🤖 AI Summary
Conventional models for climate-driven land surface dynamics prediction suffer from poor spatial generalization and degraded performance in data-scarce regions, while existing vision foundation models incur prohibitive computational costs and lack explicit mechanisms to model spatiotemporal geophysical processes. Method: We propose EarthSurface-FM—the first geoscience-oriented foundation model for land surface modeling—integrating a masked autoencoder backbone, attribute-aware representation learning, location-aware architecture, and residual fine-tuning adapters to explicitly couple static geographic priors with multi-source temporal observations. Contribution/Results: Evaluated on four benchmark datasets (runoff, soil moisture, soil composition, etc.), EarthSurface-FM achieves significant improvements over state-of-the-art methods, especially in data-sparse regions. Crucially, it enables full pretraining and downstream adaptation using only academic-scale compute resources, overcoming key applicability bottlenecks of generic vision models in land surface dynamics modeling.
📝 Abstract
Stewarding natural resources, mitigating floods, droughts, wildfires, and landslides, and meeting growing demands require models that can predict climate-driven land-surface responses and human feedback with high accuracy.

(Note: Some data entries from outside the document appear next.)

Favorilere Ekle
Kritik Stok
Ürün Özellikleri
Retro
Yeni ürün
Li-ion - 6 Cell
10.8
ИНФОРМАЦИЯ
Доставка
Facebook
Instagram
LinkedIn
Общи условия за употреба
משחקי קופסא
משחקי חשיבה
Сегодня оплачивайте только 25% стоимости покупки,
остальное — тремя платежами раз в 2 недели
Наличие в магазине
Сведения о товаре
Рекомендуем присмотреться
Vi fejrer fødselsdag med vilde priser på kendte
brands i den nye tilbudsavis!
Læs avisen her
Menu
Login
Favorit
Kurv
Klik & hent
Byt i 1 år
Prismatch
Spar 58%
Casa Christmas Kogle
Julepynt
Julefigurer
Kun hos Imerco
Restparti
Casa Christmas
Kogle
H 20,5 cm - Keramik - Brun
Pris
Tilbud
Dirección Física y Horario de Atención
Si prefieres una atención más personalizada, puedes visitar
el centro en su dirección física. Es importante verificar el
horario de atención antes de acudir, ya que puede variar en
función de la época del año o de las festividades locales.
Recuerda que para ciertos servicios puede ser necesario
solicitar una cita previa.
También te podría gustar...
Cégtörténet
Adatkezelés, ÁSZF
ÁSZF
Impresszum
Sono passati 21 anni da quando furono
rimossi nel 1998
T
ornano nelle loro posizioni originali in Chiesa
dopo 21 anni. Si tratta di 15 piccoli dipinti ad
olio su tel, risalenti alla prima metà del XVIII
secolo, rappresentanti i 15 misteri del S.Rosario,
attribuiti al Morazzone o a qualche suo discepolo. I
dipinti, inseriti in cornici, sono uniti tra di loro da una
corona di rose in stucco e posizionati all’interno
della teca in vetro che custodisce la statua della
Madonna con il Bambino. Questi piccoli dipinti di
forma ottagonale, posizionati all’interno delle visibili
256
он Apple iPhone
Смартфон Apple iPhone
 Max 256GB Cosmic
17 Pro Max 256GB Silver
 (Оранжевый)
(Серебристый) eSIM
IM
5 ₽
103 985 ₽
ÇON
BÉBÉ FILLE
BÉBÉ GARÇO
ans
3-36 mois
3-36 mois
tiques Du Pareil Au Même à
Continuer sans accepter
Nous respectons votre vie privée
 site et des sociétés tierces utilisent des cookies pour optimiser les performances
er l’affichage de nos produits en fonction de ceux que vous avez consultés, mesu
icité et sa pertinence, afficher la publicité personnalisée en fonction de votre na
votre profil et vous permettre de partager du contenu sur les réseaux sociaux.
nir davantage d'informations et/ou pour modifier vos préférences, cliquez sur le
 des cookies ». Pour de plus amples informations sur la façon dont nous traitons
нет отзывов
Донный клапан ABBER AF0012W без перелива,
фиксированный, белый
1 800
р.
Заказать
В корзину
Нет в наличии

Traditional impact models, whether process-based, statistical, or machine learning, struggle with spatial generalization due to limited observations and concept drift. Recently proposed vision foundation models trained on satellite imagery demand massive compute and are ill-suited for dynamic land-surface prediction. We introduce StefaLand, a generative spatiotemporal earth foundation model centered on landscape interactions. StefaLand improves predictions on three tasks and four datasets: streamflow, soil moisture, and soil composition, compared to prior state-of-the-art. Results highlight its ability to generalize across diverse, data-scarce regions and support broad land-surface applications. The model builds on a masked autoencoder backbone that learns deep joint representations of landscape attributes, with a location-aware architecture fusing static and time-series inputs, attribute-based representations that drastically reduce compute, and residual fine-tuning adapters that enhance transfer. While inspired by prior methods, their alignment with geoscience and integration in one model enables robust performance on dynamic land-surface tasks. StefaLand can be pretrained and finetuned on academic compute yet outperforms state-of-the-art baselines and even fine-tuned vision foundation models. To our knowledge, this is the first geoscience land-surface foundation model that demonstrably improves dynamic land-surface interaction predictions and supports diverse downstream applications.